__Required work__:
Drop the pictures from the entries below, then reproduce the rest exactly.

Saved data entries

== == ==

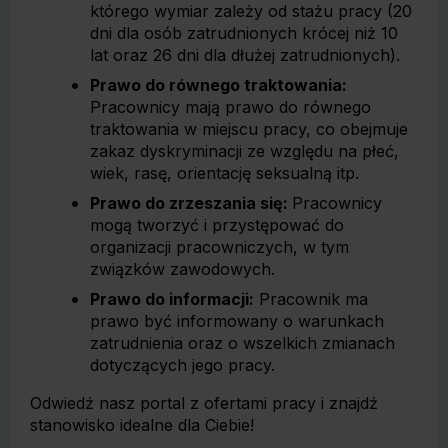
którego wymiar zależy od stażu pracy (20
dni dla osób zatrudnionych krócej niż 10
lat oraz 26 dni dla dłużej zatrudnionych).
Prawo do równego traktowania:
Pracownicy mają prawo do równego
traktowania w miejscu pracy, co obejmuje
zakaz dyskryminacji ze względu na płeć,
wiek, rasę, orientację seksualną itp.
Prawo do zrzeszania się:
Pracownicy
mogą tworzyć i przystępować do
organizacji pracowniczych, w tym
związków zawodowych.
Prawo do informacji:
Pracownik ma
prawo być informowany o warunkach
zatrudnienia oraz o wszelkich zmianach
dotyczących jego pracy.
Odwiedź nasz portal z ofertami pracy i znajdź
stanowisko idealne dla Ciebie!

== == ==

__Response to the exercise__:
którego wymiar zależy od stażu pracy (20
dni dla osób zatrudnionych krócej niż 10
lat oraz 26 dni dla dłużej zatrudnionych).
Prawo do równego traktowania:
Pracownicy mają prawo do równego
traktowania w miejscu pracy, co obejmuje
zakaz dyskryminacji ze względu na płeć,
wiek, rasę, orientację seksualną itp.
Prawo do zrzeszania się:
Pracownicy
mogą tworzyć i przystępować do
organizacji pracowniczych, w tym
związków zawodowych.
Prawo do informacji:
Pracownik ma
prawo być informowany o warunkach
zatrudnienia oraz o wszelkich zmianach
dotyczących jego pracy.
Odwiedź nasz portal z ofertami pracy i znajdź
stanowisko idealne dla Ciebie!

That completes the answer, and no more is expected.